NERC has posted in draft form the first results from the Interregional Transfer Capability Study ordered by Congress in 2023, summing up the transfer capabilities between transmission planning regions in North America.
The ERO Enterprise — including NERC, the regional entities and all North American transmitting utilities — has been working on the ITCS since Congress mandated the study in the Fiscal Responsibility Act. Under the FRA, NERC must file the finished report with FERC by December. The study includes “significant collaboration” with a host of additional stakeholders, including transmission planners, owners and operators; planning coordinators; state, provincial and federal partners; utilities; and trade groups.
The Transfer Capability Analysis released Aug. 28 represents Part 1 of the ITCS, following the publication of NERC’s Overview of Study Need and Approach in July. (See NERC Promises 1st ITCS Results by August.) Results from this installment will be used for Part 2, a draft of which is scheduled to be released in November and will recommend prudent additions to transfer capability that could strengthen grid reliability.
Part 3, laying out recommendations to meet and maintain total transfer capability, is expected to be released in draft form in November as well. A final installment focusing on Canada is to be published in the first quarter of 2025.
The transfer capability analysis covered two different base cases: one based on summer 2024, the other on winter 2024/25. NERC used the transmission planning regions identified in FERC Order 1000 as a starting point for studying transfer capacity, as required in the FRA. The project team further subdivided these regions in some cases to account for the geographic variations and resulting internal transfer constraints in some areas.
Performing the transfer analysis involved simulating unplanned outages of various system elements during transfer analysis to discover the point at which the grid could not maintain reliability. The last step prior to a reliability issue was labeled the first contingency incremental transfer capability. This was added to the base transfer level, derived from scheduled interchange tables for each study case, to arrive at the total transfer capability of each.
The study found that transfer capability “varies seasonally and under different system conditions [and] cannot be represented by a single number.” A map shared by the team showed that winter and summer transfer capabilities are closely matched in some cases — such as Washington to Oregon, which shows just a 200-MW difference between seasons — while other cases exhibit a wide disparity.
For the link between California South and the Wasatch Front, for example, the transfer capacity in summer was reported as 6 GW, as opposed to just 1 GW in winter. MISO West reportedly could transfer 8 GW to PJM West in winter, but just 2.5 GW in summer.
Other areas indicated no transfer capabilities in one season at all. SERC Florida was recorded as having a capacity of 1.3 GW into SERC Southeast in summer and none in winter, while California North reported a transfer capability to Oregon of 2.5 GW in winter and nothing in summer.
NERC said transfer capabilities tended to be higher in the West Coast, Great Lakes and Mid-Atlantic areas, and lower in the Rocky Mountain states, Great Plains, Southeast and Northeast.
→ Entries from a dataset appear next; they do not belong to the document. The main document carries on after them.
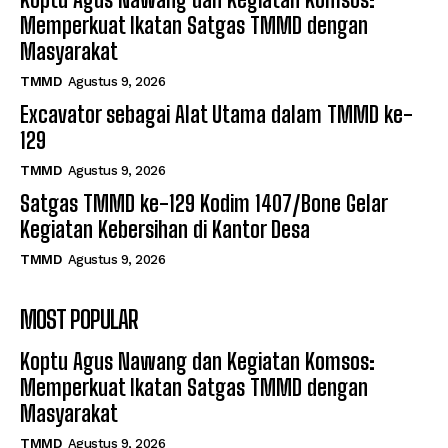
Memperkuat Ikatan Satgas TMMD dengan
Masyarakat
TMMD
Agustus 9, 2026
Excavator sebagai Alat Utama dalam TMMD ke-
129
TMMD
Agustus 9, 2026
Satgas TMMD ke-129 Kodim 1407/Bone Gelar
Kegiatan Kebersihan di Kantor Desa
TMMD
Agustus 9, 2026
MOST POPULAR
Koptu Agus Nawang dan Kegiatan Komsos:
Memperkuat Ikatan Satgas TMMD dengan
Masyarakat
TMMD
Agustus 9, 2026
Limited transfer capability exists between interconnections. This installment includes transfer capabilities from Canada into the U.S., but not the other way around; Part 4 will cover transfer capabilities from the U.S. to Canada and between Canadian provinces.
In a media release, NERC warned that Part 1 should not be taken as a measure of energy adequacy in itself, but rather as simply a statement of the “magnitude of transfer capability.” That will be examined when NERC explores prudent additions “based on a holistic view of transmission and resource availability” in Part 2.